California Senate Bill 54 (California Values Act) 

California Senate Bill 54 was introduced by California senator Kevin de León. The bill requires that California, very much like a sanctuary city, vastly limit its law enforcement agencies from working alongside federal immigration agencies, as well as prohibit them from using their resources to detain and investigate people amongst other regulations, on the basis of immigration purposes. California law enforcement agencies will no longer be able to transfer a person or release information regarding their criminal history to federal immigration agencies without an existing judicial warrant. In addition to that, local and state law enforcement agencies will also be required to release the names of inmates/parolees to federal immigration agencies 60 days prior to them being released from jail if they are or were convicted for a violent crime. If a California law enforcement agency and federal immigration agency work in joint efforts, the California law enforcement agency cannot take on the role of an immigration agency. Not only that but as of January 1, 2009 it will have to create a biyearly report about the frequency of the joint efforts and information exchanged, and that all would have to be posted in the Attorney General's website. The bill has been voted on by the California Senate. According to CNN, it resulted in a 27–12 lead with Democrats being the dominant supporters. Despite the support from the California senate, the bill still faces opposition from groups such as the California State Sheriff Association, that feels like it too tightly limits their ability to carry out their job.
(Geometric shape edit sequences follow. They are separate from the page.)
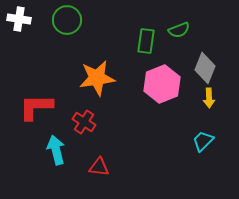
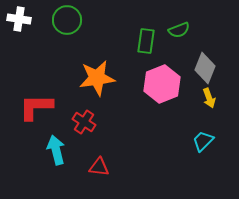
yellow arrow: rotated 18 degrees counterclockwise
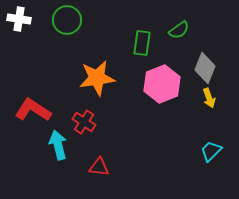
green semicircle: rotated 15 degrees counterclockwise
green rectangle: moved 4 px left, 2 px down
red L-shape: moved 3 px left, 3 px down; rotated 33 degrees clockwise
cyan trapezoid: moved 8 px right, 10 px down
cyan arrow: moved 2 px right, 5 px up
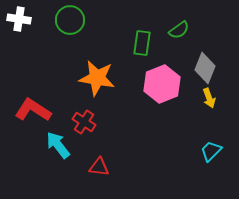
green circle: moved 3 px right
orange star: rotated 18 degrees clockwise
cyan arrow: rotated 24 degrees counterclockwise
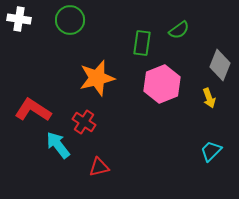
gray diamond: moved 15 px right, 3 px up
orange star: rotated 24 degrees counterclockwise
red triangle: rotated 20 degrees counterclockwise
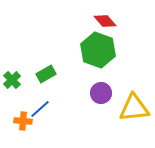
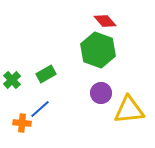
yellow triangle: moved 5 px left, 2 px down
orange cross: moved 1 px left, 2 px down
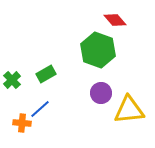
red diamond: moved 10 px right, 1 px up
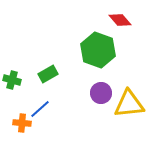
red diamond: moved 5 px right
green rectangle: moved 2 px right
green cross: rotated 30 degrees counterclockwise
yellow triangle: moved 6 px up
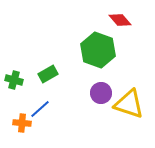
green cross: moved 2 px right
yellow triangle: rotated 24 degrees clockwise
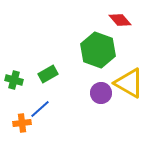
yellow triangle: moved 21 px up; rotated 12 degrees clockwise
orange cross: rotated 12 degrees counterclockwise
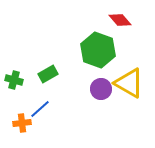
purple circle: moved 4 px up
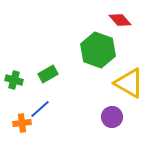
purple circle: moved 11 px right, 28 px down
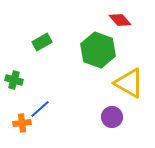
green rectangle: moved 6 px left, 32 px up
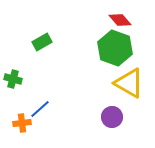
green hexagon: moved 17 px right, 2 px up
green cross: moved 1 px left, 1 px up
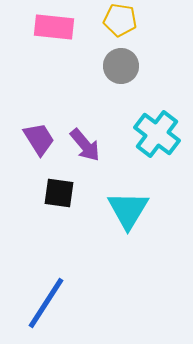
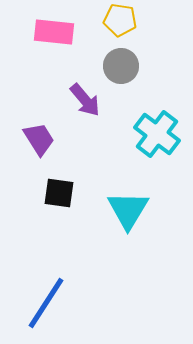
pink rectangle: moved 5 px down
purple arrow: moved 45 px up
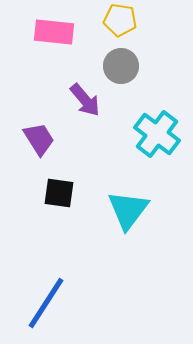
cyan triangle: rotated 6 degrees clockwise
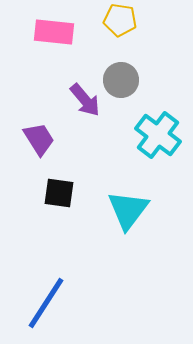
gray circle: moved 14 px down
cyan cross: moved 1 px right, 1 px down
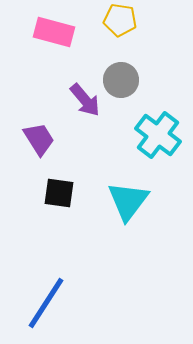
pink rectangle: rotated 9 degrees clockwise
cyan triangle: moved 9 px up
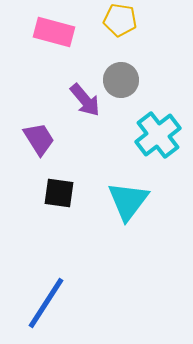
cyan cross: rotated 15 degrees clockwise
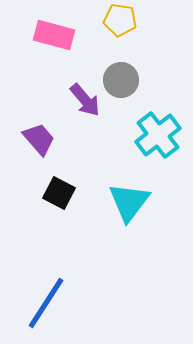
pink rectangle: moved 3 px down
purple trapezoid: rotated 9 degrees counterclockwise
black square: rotated 20 degrees clockwise
cyan triangle: moved 1 px right, 1 px down
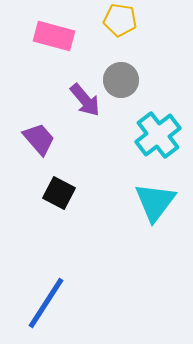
pink rectangle: moved 1 px down
cyan triangle: moved 26 px right
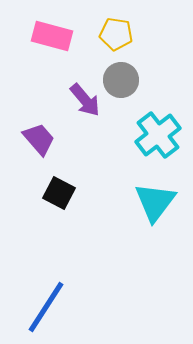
yellow pentagon: moved 4 px left, 14 px down
pink rectangle: moved 2 px left
blue line: moved 4 px down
The California public schools this bill will directly affect are any k-12 school under local governing or charter school boards, the California Community College, and the California State University branch. Under this bill the security, police agencies, and staff working for them will be limited to no longer inquire information regarding a person's legal status, release private information that is not yet available to the public, or detain and question amongst other things on the basis of aiding an immigration enforcement agency/investigation. In order for this to take place, three months after the bill is approved, the General Attorney would need to publish a policy with the regulations and limitations that the public schools will need to enact in order to guarantee confidentiality to the students in regards to not releasing their information to immigration authorities. Not only that, but the policy will include regulations that won't allow for immigration agencies to work in the campus or have individuals transferred to them unless a judicial warrant is present. The public schools are expected to follow the policy, or create their own that is up to par with the one created by the Attorney General. Since the state will be imposing new regulations on public schools, they are up for reimbursement for the money they spend implementing them. That is because under California Constitution, a school district/campus is eligible for reimbursement if it had to create a new space in its budget to carry out its mandate. According to the LA Times, even though the University of California is not one of the California public school obligated to implement this bill if passed, it is encouraged to adopt its policies because it is a government organization that provides education and social services among other things to the residents of California.

Europe 

In 2017, Athlone Institute of Technology became the first designated college of sanctuary in Ireland.

City of Sanctuary UK recognises certain universities as Universities of Sanctuary. The first Universities of Sanctuary were the University of Edinburgh and University of Warwick in 2017. One of the first University Colleges of Sanctuary was Somerville College, Oxford in 2021.